I’m not sure to what extent this topic has been discussed early so that I apologize if I’m opening a discussion which has maybe been solved.
I’m trying to make a Pāli spell checker and hyphenator for Hunspell. I contacted Libre Office for this. A guy answered me inviting me to collect Pāli words. I began with collecting words from the first part of Dīgha Nikāya so that he/she made the first “draft” of Pāli spell checker. That draft works also on Page Plus X9 and Affinity Publisher. So I collected more words from tipitaka.org, all words from the whole Tipiṭaka, Aṭthakathā, Ṭīka and so on. I tried to contact again the guy from Libre Office in order to make a complete Pāli spell checker but he/she dind’t answer. Anyway, I managed to make a complete “spell checker” just renaming my .txt file in .dic file. This bad made spell checker somehow works in Page Plus X9 but it doesn’t work at all in Affinity Publisher. (I have to use an existent language as X9 doesn’t recognize Pāli (pi)). The discussion in Libre Office is here: Is it possible to create a PÄli dictionary for Libreoffice? - Ask LibreOffice
Some months later I came across a Pāli hyphenator which Cittānurakkho bhikkhu made for Latex. Cittānurakkho bhikkhu was so kind to share his hyphenator with me and I contacted again the guy in Libre Office in order to create both complete Pāli spell checker and hyphenator. Again no response.
I tried Cittānurakkho bhikkhu’s hyphenator in Affinity Publisher. Somehow it seems to work as you can see from the image below.
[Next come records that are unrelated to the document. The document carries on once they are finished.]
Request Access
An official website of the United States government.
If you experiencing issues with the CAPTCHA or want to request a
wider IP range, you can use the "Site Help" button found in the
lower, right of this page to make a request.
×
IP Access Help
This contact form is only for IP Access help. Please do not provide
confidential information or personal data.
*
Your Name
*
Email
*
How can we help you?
Is there anyone who has skills for making a Hunspell spell checker starting from .txt word list? I have two versions, Pāli ṃ and Pāli ṁ. Regarding hyphenator, it seems that Cittānurakkho’s one works. Maybe it should be just edited in order if someone prefers another kind of hyphenation. For example, I’m aware of people not wanting to split i. e. buddha like bud-dha rather bu-ddha. Any comments about this last issue would also be appreciated.
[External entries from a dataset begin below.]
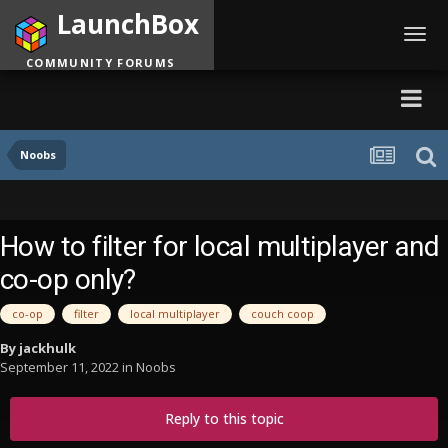
LaunchBox
Toggl
navig
COMMUNITY FORUMS
Noobs
How to filter for local multiplayer and
co-op only?
co-op
filter
local multiplayer
couch coop
By
jackhulk
September 11, 2022
in
Noobs
Reply to this topic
Thank you for your reply. I have some texts where there are both Sanskrit and Pāli words. Affinity Publisher recognize Sanskrit but not Pāli. I have had to use another language in order to be able to use Pāli spell checker and hyphenator. I have uploaded my .dic files in a folder for fi_FI (I don’t use Finnish) so that I can use them. If I try to make a pi (= Pāli) folder, both Affinity and Page Plus display a message like “unknown local settings”. Maybe I should talk about it to the developers.
Anyway, I hope someone can make a .dic file using my Pāli .txt word list(s).
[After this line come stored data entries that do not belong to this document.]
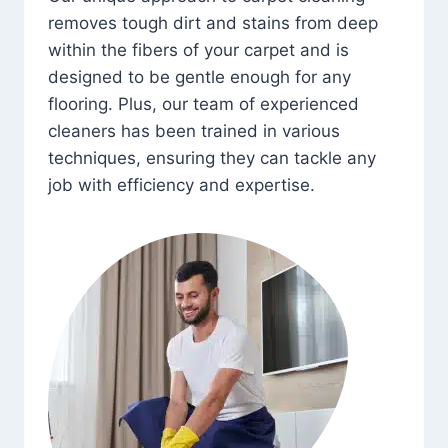
removes tough dirt and stains from deep
within the fibers of your carpet and is
designed to be gentle enough for any
flooring. Plus, our team of experienced
cleaners has been trained in various
techniques, ensuring they can tackle any
job with efficiency and expertise.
Unfortunately, I have no idea about how a hyphenator works. All I have done regard it was to include in my sources the hyphenator made by Cittānurakkho Bhikkhu for Latex. Then I send it to Gabix, the guy in LibreOffice who helped me to do the spell checker. I don’t know whether Gabix had to edit Cittānurakkho’s hyphenator, or he has used it straight away in the Hunspell version. Maybe you could send Cittānurakkho e-mail.
It would be great to add more words as the words that are in the actual spell checker are only actual words found in the canon. As long as I remember, I didn’t include words from Aṭṭhakathayo or Ṭīkayo. So words in thematic form as dhamma or buddha and so on are not included. You find there only actual words used in the canon collection as buddho, buddhā, buddhāna, dhammā, dhammo and so on. Maybe you could join our discussion here
I think Gabix could help us in enlarging our spell checker.
The TeX hyphenation algorithm is very sophisticated. One of Donald Knuth’s students wrote a PhD thesis on it…
See, for example:
[LaTeX is a very comprehensive set of TeX macros: LaTeX - Wikipedia. Hardly anyone uses “Plain TeX”, because if you do you have to write quite a lot of layout code, and it’s a lot easier to just use the LaTeX packages. However, the really clever stuff that gives us beautiful typesetting is in the underlying TeX code. Knuth, a Stanford Computer Scientist took a break from writing books about algorithms in the 70s to write the tools he needed to typeset the books properly.]
Here, the point is in which way Gabix has integrated Latex’ spell checker in Hunspell. Maybe this could be quite evident for experts, but for persons like me who have very little know-how on this matter, it is puzzling.
hyphen algo would need a proper sandhi breaker which is not really existent. We hope to make a proper sandhi breakup, but based on dictionaries in the next year or so. breaking the 950k words. First we start with the DPR algo and then manually correct from there. The file i pointed you at is that actual rough draft. We use that to give us the dictionary lookups.
Do you know Cittārukkho Bhikkhu? He wrote to me that he wanted to develop hyphenation pattern for Pāḷi compound words and for this he thought he needs a very clean error free Pāḷi word list. Maybe it could be a good thing to unify efforts in making this. If you agree I would ask Cittānurakkho Bhikkhu whether he would be involved in this task.
I’m just looking at using Affinity Publisher (V2) and was wondering if there is a working Pali spell checker and hyphenator for it? Is this project alive @Antonio-Costanzo ? If so, where can I learn more and download the current necessary files?